Lo que se pone en juego no es solo la legalidad de los ataques sino la legitimidad del sujeto jurídico: ¿Qué tipo de ser humano puede ser matado sin nombre, sin rostro, sin juicio? La respuesta es: aquel cuya humanidad ha sido previamente cancelada por una categoría jurídica diseñada para eso mismo.
El "beligerante no privilegiado" no existe en la realidad: es una categoría gubernamental funcional a la narrativa washingtoniana, un dispositivo de deshumanización funcional.
La opacidad como estrategia política
La administración Trump no solo mata; oculta. Como denunció el senador Mark Warner, "excluir a los demócratas de una sesión informativa sobre ataques militares de EE.UU. y retener la justificación legal de esos ataques de la mitad del Senado es indefendible y peligroso".

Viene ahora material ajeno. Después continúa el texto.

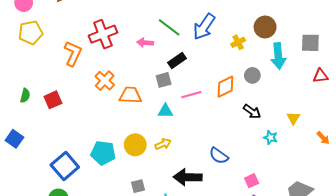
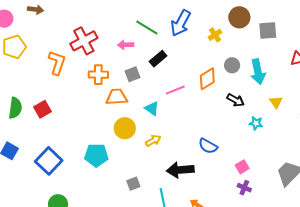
gray square: (310, 43) -> (268, 31), moved
cyan arrow: (278, 56) -> (258, 72), moved
gray square: (164, 80) -> (132, 74), moved
orange cross: (105, 81) -> (98, 75), moved, turned -36
green semicircle: (25, 96) -> (15, 108), size x1.5
cyan triangle: (165, 111) -> (152, 108), turned 42
yellow circle: (135, 145) -> (125, 128), moved
blue square: (65, 166) -> (49, 161), moved

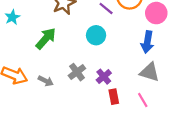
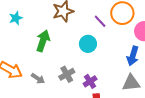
green arrow: (46, 38) -> (43, 41), turned -30
gray triangle: (149, 72) -> (131, 83), turned -30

Y como confirmó el congresista Seth Moulton: "La justificación que dieron fue tan endeble que hace que el caso para la guerra de Irak parezca una certeza absoluta".
Esta opacidad no es accidental, es constitutiva del poder soberano en su forma contemporánea: decide quién vive, quién muere y quién ni siquiera merece ser nombrado. Y lo hace sin rendir cuentas, sin evidencia, sin transparencia.
Además, los sobrevivientes de las arremetidas no son procesados porque "no pueden cumplir con la carga probatoria", lo que revela que el sistema no está diseñado para administrar justicia sino para legitimar la eliminación.
Más allá del derecho
Lo que estamos presenciando no es un exceso del sistema jurídico sino su lógica más pura: el derecho como tecnología de poder que separa la vida política de la vida biológica para gestionar la muerte.
En este marco, la crítica jurídica convencional —aunque necesaria— resulta insuficiente. Se requiere una denuncia no solo de la ilegalidad sino de la fabricación de sujetos "matables".
Como escribe Agamben: "El campo biopolítico es el espacio donde la vida se convierte en el objeto privilegiado del poder".
En el Caribe y el Pacífico, bajo el pretexto del narcoterrorismo, EE.UU. ha convertido el mar en un campo de exterminio simbólico: los cuerpos desaparecen en las aguas, sus nombres se borran y su muerte se archiva como "daño colateral" o "golpe táctico".
Pero no es colateral: es estructural, intencional, afirmativo de la muerte.
En este contexto, la crítica no puede limitarse a exigir transparencia o legalidad. Debe cuestionar la misma posibilidad de que el derecho se convierta en un mecanismo de deshumanización, como lo instrumentaliza Estados Unidos, mucho antes de la administración Trump.
Porque mientras existan "beligerantes no privilegiados", habrá civiles que pueden ser asesinados sin que se les reconozca siquiera como víctimas.